Через месяц перепланировка сделана. Совершенно бесплатно. И сколько кайфа было!

ПОЗОЛОЧЕННАЯ СЕТЬ ГАМАКА

Позолоченная сеть гамака, заплутавшая в нестарых, но корявых, покрытых голубоватой плесенью, яблонях. Расплавленное солнце, сверлящее дыры во тьме листвы. Покорные соблазнители – яблоки, глазком вниз. Светящиеся точки насекомых, оживляющих летний воздух. На подоконнике лежит труп крылатого муравья. Он на боку, лапы вытянуты, но усики расставлены твёрдо. Грушевидная головка, хоботком вниз, ни о чём уже не думает. Вместо неё думаю я. Нам равно хорошо было бы здесь…

ЕЩЁ О ПРИЯТНОМ

Приятно, когда ты дружишь с женщиной, у которой милый муж, с которым можно задушевно пообщаться, нестрогих правил, и который с тобой не переспал. Даже если общались с ним за кулисами от жены. Ничем не омрачённая дружба с семьёй – что может быть приятней.

ЕЩЁ ОБ УЖАСНОМ

Ужасно внезапно попасть на вечеринку к одноклассникам, большинство из которых не видела лет пятнадцать. При ярком искусственном освещении. В трезвом виде.

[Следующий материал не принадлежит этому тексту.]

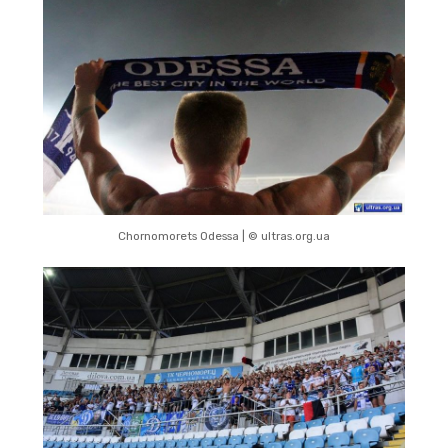
Chornomorets Odessa | © ultras.org.ua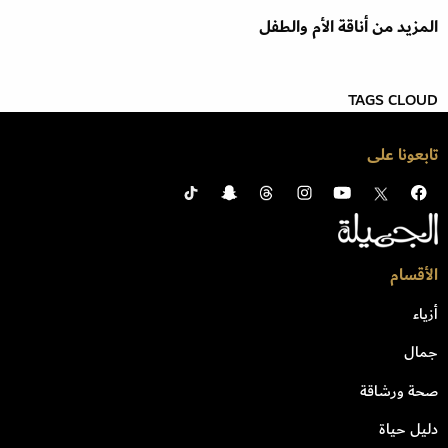
المزيد من أناقة الأم والطفل
TAGS CLOUD
تابعونا على
الأقسام
أزياء
جمال
صحة ورشاقة
دليل حياة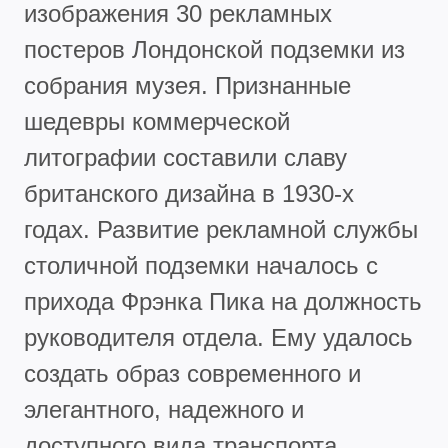
изображения 30 рекламных
постеров Лондонской подземки из
собрания музея. Признанные
шедевры коммерческой
литографии составили славу
британского дизайна в 1930-х
годах. Развитие рекламной службы
столичной подземки началось с
прихода Фрэнка Пика на должность
руководителя отдела. Ему удалось
создать образ современного и
элегантного, надежного и
доступного вида транспорта,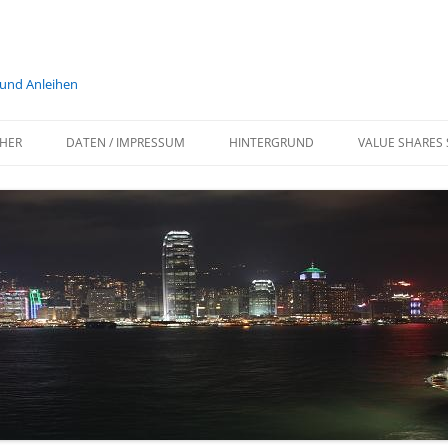
 und Anleihen
HER
DATEN / IMPRESSUM
HINTERGRUND
VALUE SHARES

Это шок, который трудно пережить. Ужасный удар времени по лицу, по талии и ниже пояса. Время, прошедшееся жестоким утюгом по цепочке людей, ничем не связанных особо, кроме, разве что, даты в паспорте. Некая прихоть судьбы, бросившая в одну пригоршню кучку попавшихся ей под руку детей, вынужденных всю жизнь потом быть свидетелями, зеркалами друг другу и соперниками по бегу на дистанцию, длиною в жизнь. Слипшиеся зачем-то навсегда, без всякой любви и симпатии в начале, в середине и в конце. Носители медицинской тайны.

Ещё ужасней по прихоти судьбы и собственному слабоволию (а может, наоборот, от избытка крепкой воли, сумевшей превозмочь поверхностное, а может, и истинное «не хочу») – попасть в школу, в которой не был счастлив ни минуты и, уходя из которой после официальных церемоний, думала, что расстаёшься навсегда.

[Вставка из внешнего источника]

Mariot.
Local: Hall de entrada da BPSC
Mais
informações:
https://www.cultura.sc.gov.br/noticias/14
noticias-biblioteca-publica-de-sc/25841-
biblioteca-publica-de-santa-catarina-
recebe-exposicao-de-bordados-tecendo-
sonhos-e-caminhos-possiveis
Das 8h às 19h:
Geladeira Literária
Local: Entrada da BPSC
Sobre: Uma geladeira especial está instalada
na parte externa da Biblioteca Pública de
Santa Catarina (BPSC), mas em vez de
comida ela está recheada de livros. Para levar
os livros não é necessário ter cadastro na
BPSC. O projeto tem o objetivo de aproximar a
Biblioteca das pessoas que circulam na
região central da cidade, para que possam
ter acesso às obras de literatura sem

С любопытством и содроганием переступить нелюбимый порог, с содроганием и ужасом ожидать возможной встречи с нелюбимыми учителями. Нет, не то чтобы они обижали тебя, но были где-то за гранью твоего существования. Нет, не то чтобы тебя обуревала злорадная жажда узнать о них, как об умерших. Хотя, узнав о недавней кончине одного из них, оказавшейся, как выяснилось впоследствии, мнимой, вздыхаешь с невольным облегчением (боже, что за жизнь такая, что ни смерть, ни жизнь другого не радуют тебя).

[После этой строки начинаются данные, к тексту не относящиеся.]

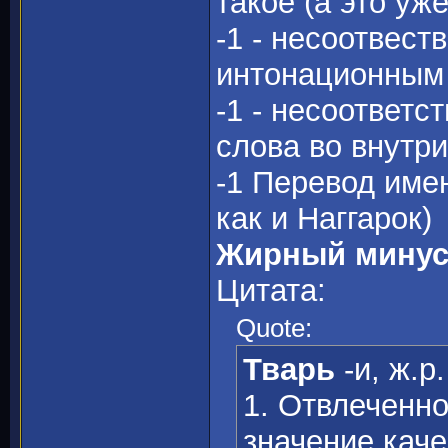
такое (а это уж
-1 - несоотвес
интонационным 
-1 - несоответ
слова во внутр
-1 Перевод имен
как и Наггарок)
Жирный минус:
Цитата:
Quote:
Тварь
-и, ж.р.
1. Отвлеченно
значение каче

Я с отвращением и любопытством оглядывала, как будто впервые, огромные сводчатые потолки, загнутые кишкообразные коридоры, раскрашенные убогой мармеладкой – зелёный низ, белый верх, с поблёскивающим сахарком ламп. Я ничего не помнила. Удивительно – ни-че-го! А ведь мне было 15-16 лет тогда, и бывала я в этих стенах каждый день. Память вытолкнула все подробности, оставив общее ощущение гнетущей тоски и напряжённой скуки. Что-то проклюнулось в вялых мозгах лишь при попадании в наиболее часто посещаемый класс физики. Чем же занята я была в те годы, что почти ничего извне не запало в мою память? Сексуальное созревание и пристальное всматривание внутрь себя? Одноклассников, я, впрочем, всех помнила… Атомы и пустота… Я и люди вокруг. Всё остальное – ничего не значащая, хотя удивительно мерзкая и тоскливая декорация. Достоевский был прав.

РАЗМЫШЛЕНИЕ О ПЕЙЗАЖЕ

Я смотрю на эту Вуоксу странного такого радостного цвета, это тёмное, томное голубое, коричневые тени волн, это небо, такое безобразно нагло торжествующее – нет, не мужик, напрасно торжествуя, на дровнях обновлял свой путь, – это небо напрасно торжествует, голубое до визга, в красных брызгах несъеденной рябины на деревьях. Январское солнце купается низко в Вуоксе, птицы какие-то купаются в Вуоксе и всё время норовят пролететь мимо солнечной огненной кляксы, и плюхнуться возле солнечной огненной кляксы – какие-то странные зимующие гуси, жилистые и страшно морозостойкие, плавающие в дымящейся от мороза воде – выродки какие-то, йоги птичьи, зимородки, все сами как из огня – столько в них дюжести, так энергично они преодолевают запредельный холод, в котором всё цепенеет – всё цепенеет, но не они, они только сатанеют и обэнергиваются, будто внутри них ток и кипяток, преодолевающий зябь. Я смотрю и цепенею от красоты, от этих розоватых облачков, сосен, заснеженных сахарно. Меня уже нет. Я отдалась. Пейзаж, материя вязкая, засосала меня и похитила. Так бы и сидела, вмораживаясь в обломки снежинок.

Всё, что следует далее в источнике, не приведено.